Je me souviens, lorsque j’habitais à Regina, il y a quelques années, du jour où notre fourgonnette a été volée, et du jour où des malfaiteurs se sont introduits par effraction dans notre maison. Toute personne qui a déjà été victime de vol et de vandalisme est à même de comprendre les sentiments et la frustration que l’on éprouve. Ce n’est pas tant les choses matérielles qui comptent alors, mais le sentiment d’intrusion, la perte de bijoux de famille et d’objets qui ont une histoire et dont la valeur est moins économique que sentimentale. En plus de la disparition de souvenirs d’êtres chers, il y a tout le trouble d’avoir à documenter, à nettoyer les lieux et à recenser les pertes.

Il y a pourtant une partie de mon esprit qui comprend ceci :  si je venais d’une famille où personne ne s’occupait de moi, si je n’avais pas beaucoup d’espoir en un avenir meilleur, si les études n’avaient rien d’intéressant à m’offrir et si j’étais uniquement épaulé par des membres d’un gang, qu’est-ce qui m’empêcherait de voler des autos? 

Il n’est pas question ici d’excuser le vol ou de trouver des excuses aux personnes qui font ce genre de choses. C’est mal – et la plupart des gens qui sont dans des circonstances difficiles similaires choisissent, chaque jour, de ne pas voler et de ne pas commettre d’actes de violence. Je désire uniquement faire remarquer que, pour modifier la trajectoire des événements, nous devons comprendre les influences rencontrées le long du chemin et trouver des moyens de s’y attaquer dès le début.

Alors, est-ce que les programmes parascolaires encadrés par des modèles adultes positifs, les classes adaptées aux différences culturelles ou la participation des aînés de la collectivité à l’enseignement des traditions font partie de la solution à la criminalité chez les jeunes?

Tout est interdépendant et les notions élémentaires ont réellement leur place.

Selon nos connaissances, quels facteurs généraux déterminent l’état de santé d’une population?
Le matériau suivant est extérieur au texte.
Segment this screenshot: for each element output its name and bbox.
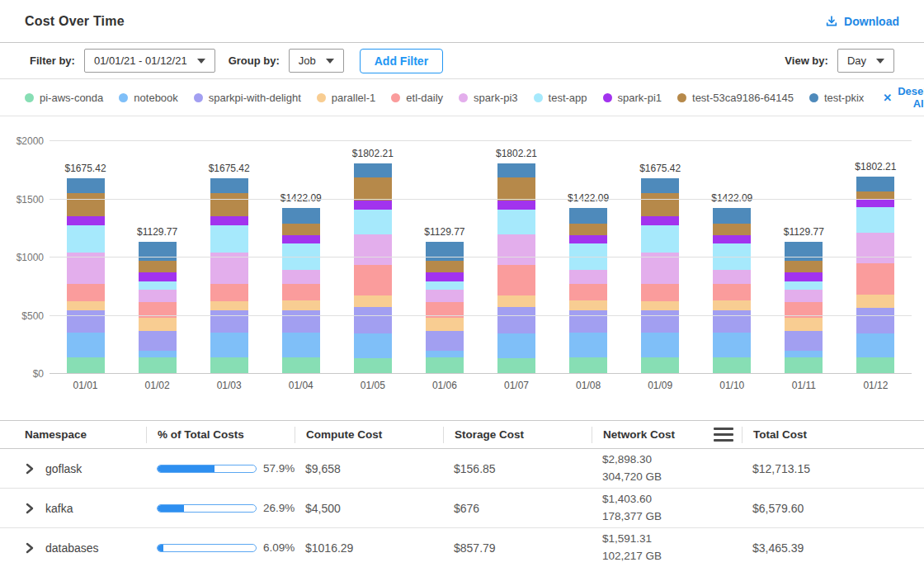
- bar-segment-test-pkix: [210, 178, 248, 193]
- bar-segment-pi-aws-conda: [785, 357, 823, 373]
- network-cost-value: $1,403.60: [602, 491, 742, 508]
- bar-segment-parallel-1: [139, 318, 177, 331]
- network-cost-cell: $1,591.31102,217 GB: [592, 531, 742, 565]
- column-header-label: Compute Cost: [306, 427, 382, 443]
- x-tick-label: 01/09: [625, 380, 696, 391]
- bar-segment-etl-daily: [354, 265, 392, 295]
- bar-segment-sparkpi-with-delight: [641, 310, 679, 333]
- deselect-all-button[interactable]: ✕ Deselect All: [883, 85, 924, 110]
- network-cost-value: $1,591.31: [602, 531, 742, 547]
- y-tick-label: $500: [4, 310, 44, 322]
- namespace-cell[interactable]: kafka: [0, 502, 146, 515]
- namespace-label: goflask: [45, 462, 82, 475]
- bar-segment-spark-pi1: [282, 235, 320, 243]
- column-header-compute-cost: Compute Cost: [295, 427, 443, 443]
- legend-item-test-pkix[interactable]: test-pkix: [809, 92, 864, 104]
- bar-segment-etl-daily: [282, 284, 320, 300]
- view-by-value: Day: [847, 54, 866, 67]
- bar-total-label: $1675.42: [209, 163, 250, 174]
- compute-cost-cell: $9,658: [295, 462, 443, 475]
- bar-segment-parallel-1: [67, 301, 105, 310]
- x-tick-label: 01/05: [337, 380, 408, 391]
- bar-segment-notebook: [641, 333, 679, 357]
- bar-segment-spark-pi3: [282, 270, 320, 285]
- table-body: goflask57.9%$9,658$156.85$2,898.30304,72…: [0, 449, 924, 567]
- legend-item-spark-pi1[interactable]: spark-pi1: [603, 92, 662, 104]
- bar-segment-spark-pi3: [497, 234, 535, 265]
- close-icon: ✕: [883, 92, 892, 104]
- chevron-right-icon[interactable]: [25, 463, 35, 475]
- bar-segment-sparkpi-with-delight: [785, 331, 823, 351]
- namespace-cell[interactable]: goflask: [0, 462, 146, 475]
- legend-item-etl-daily[interactable]: etl-daily: [391, 92, 443, 104]
- legend-label: spark-pi1: [618, 92, 662, 104]
- caret-down-icon: [326, 59, 334, 64]
- legend-item-parallel-1[interactable]: parallel-1: [317, 92, 375, 104]
- download-button[interactable]: Download: [825, 15, 899, 28]
- bar-segment-spark-pi3: [569, 270, 607, 285]
- bar-total-label: $1675.42: [65, 163, 106, 174]
- bar-segment-test-app: [67, 225, 105, 252]
- bar-segment-spark-pi1: [354, 201, 392, 210]
- bar-segment-etl-daily: [713, 284, 751, 300]
- chevron-right-icon[interactable]: [25, 503, 35, 514]
- namespace-cell[interactable]: databases: [0, 541, 146, 555]
- date-range-select[interactable]: 01/01/21 - 01/12/21: [84, 49, 215, 73]
- bar-total-label: $1802.21: [352, 148, 394, 159]
- storage-cost-cell: $857.79: [443, 541, 592, 555]
- percent-progress-bar: [157, 504, 257, 513]
- table-row-kafka[interactable]: kafka26.9%$4,500$676$1,403.60178,377 GB$…: [0, 489, 924, 528]
- x-tick-label: 01/11: [768, 380, 840, 391]
- bar-segment-sparkpi-with-delight: [139, 331, 177, 351]
- legend-item-spark-pi3[interactable]: spark-pi3: [459, 92, 517, 104]
- bar-segment-test-53ca9186-64145: [713, 224, 751, 235]
- gridline: [50, 315, 912, 316]
- percent-label: 57.9%: [263, 462, 295, 475]
- gridline: [50, 257, 912, 258]
- table-row-databases[interactable]: databases6.09%$1016.29$857.79$1,591.3110…: [0, 528, 924, 567]
- group-by-select[interactable]: Job: [289, 49, 344, 73]
- chevron-right-icon[interactable]: [25, 542, 35, 554]
- bar-segment-pi-aws-conda: [354, 358, 392, 373]
- bar-segment-test-app: [641, 225, 679, 252]
- bar-segment-notebook: [426, 351, 464, 358]
- x-tick-label: 01/06: [408, 380, 480, 391]
- bar-segment-test-pkix: [713, 208, 751, 224]
- legend-item-pi-aws-conda[interactable]: pi-aws-conda: [25, 92, 103, 104]
- bar-segment-test-app: [785, 281, 823, 289]
- menu-icon[interactable]: [714, 428, 733, 442]
- column-header-label: Storage Cost: [455, 427, 524, 443]
- bar-segment-sparkpi-with-delight: [67, 310, 105, 333]
- legend-item-sparkpi-with-delight[interactable]: sparkpi-with-delight: [194, 92, 301, 104]
- legend-item-test-53ca9186-64145[interactable]: test-53ca9186-64145: [677, 92, 794, 104]
- bar-segment-test-pkix: [282, 208, 320, 224]
- storage-cost-cell: $676: [443, 502, 592, 515]
- network-usage-value: 102,217 GB: [602, 548, 742, 565]
- bar-segment-test-app: [139, 281, 177, 289]
- bar-segment-parallel-1: [426, 318, 464, 331]
- table-row-goflask[interactable]: goflask57.9%$9,658$156.85$2,898.30304,72…: [0, 449, 924, 489]
- bar-segment-spark-pi1: [426, 272, 464, 281]
- bar-segment-parallel-1: [713, 300, 751, 310]
- percent-label: 6.09%: [263, 541, 295, 554]
- bar-segment-spark-pi3: [785, 290, 823, 303]
- legend-label: etl-daily: [406, 92, 443, 104]
- bar-segment-test-53ca9186-64145: [569, 224, 607, 235]
- bar-segment-etl-daily: [641, 284, 679, 301]
- column-header--of-total-costs: % of Total Costs: [146, 427, 295, 443]
- legend-swatch: [809, 93, 818, 102]
- network-usage-value: 178,377 GB: [602, 508, 742, 525]
- legend-item-test-app[interactable]: test-app: [534, 92, 587, 104]
- y-tick-label: $1500: [4, 194, 44, 206]
- group-by-label: Group by:: [229, 54, 280, 67]
- bar-segment-test-53ca9186-64145: [497, 177, 535, 201]
- column-header-storage-cost: Storage Cost: [443, 427, 592, 443]
- bar-segment-spark-pi3: [354, 234, 392, 265]
- bar-segment-notebook: [282, 333, 320, 357]
- bar-segment-pi-aws-conda: [856, 357, 894, 373]
- x-axis: 01/0101/0201/0301/0401/0501/0601/0701/08…: [50, 373, 912, 398]
- network-cost-cell: $1,403.60178,377 GB: [592, 491, 742, 525]
- legend-item-notebook[interactable]: notebook: [119, 92, 178, 104]
- add-filter-button[interactable]: Add Filter: [360, 49, 443, 73]
- view-by-select[interactable]: Day: [837, 49, 894, 73]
Eh bien, si nous y pensons, la plupart de ces facteurs sont assez évidents. Des choses comme : la paix (ne pas vivre au milieu d’une guerre ou d’une collectivité où règne la violence); un écosystème stable; des aliments convenables et salubres; un toit au-dessus de notre tête; l’alphabétisation et l’accès à l’éducation qui nous permettent de participer à l’économie et de grandir; des ressources durables; le développement des jeunes enfants qui grandissent sainement dans un milieu où ils sont aimés et profitent de stimulations pour favoriser le développement du corps et de l’esprit; des conditions de travail qui ne minent pas notre santé; la possibilité de faire des choix, et les bienfaits de ces choix pour la santé; la capacité de composer avec des situations stressantes; des revenus adéquats pour se procurer le nécessaire et pour participer à la société; un statut social qui nous valorise au sein de la collectivité; l’accès aux services de santé essentiels; une confiance en l’avenir et le sentiment d’orienter son avenir; ainsi qu’un solide réseau de soutien familial ou social.

Et quels sont les déterminants qui surgissent dans notre esprit lorsque nous pensons aux taux de criminalité?

C’est drôle à dire, mais ils ne sont pas si différents. Des choses comme la pauvreté, les problèmes de parentage, la violence familiale, l’abus d’alcool et d’autres drogues, la faible scolarisation, le chômage, l’exclusion sociale, les mauvaises fréquentations, les mauvais résultats scolaires, l’emploi, l’alphabétisation, le faible estime de soi, le logement, etc.

Les similitudes paraissent évidentes. Elles ne sont pas présentées dans un ordre d’importance particulier et, bien que je pourrais donner plusieurs exemples pour chacune d’entre elles, je suis sûr que vous en trouverez tous par vous-mêmes.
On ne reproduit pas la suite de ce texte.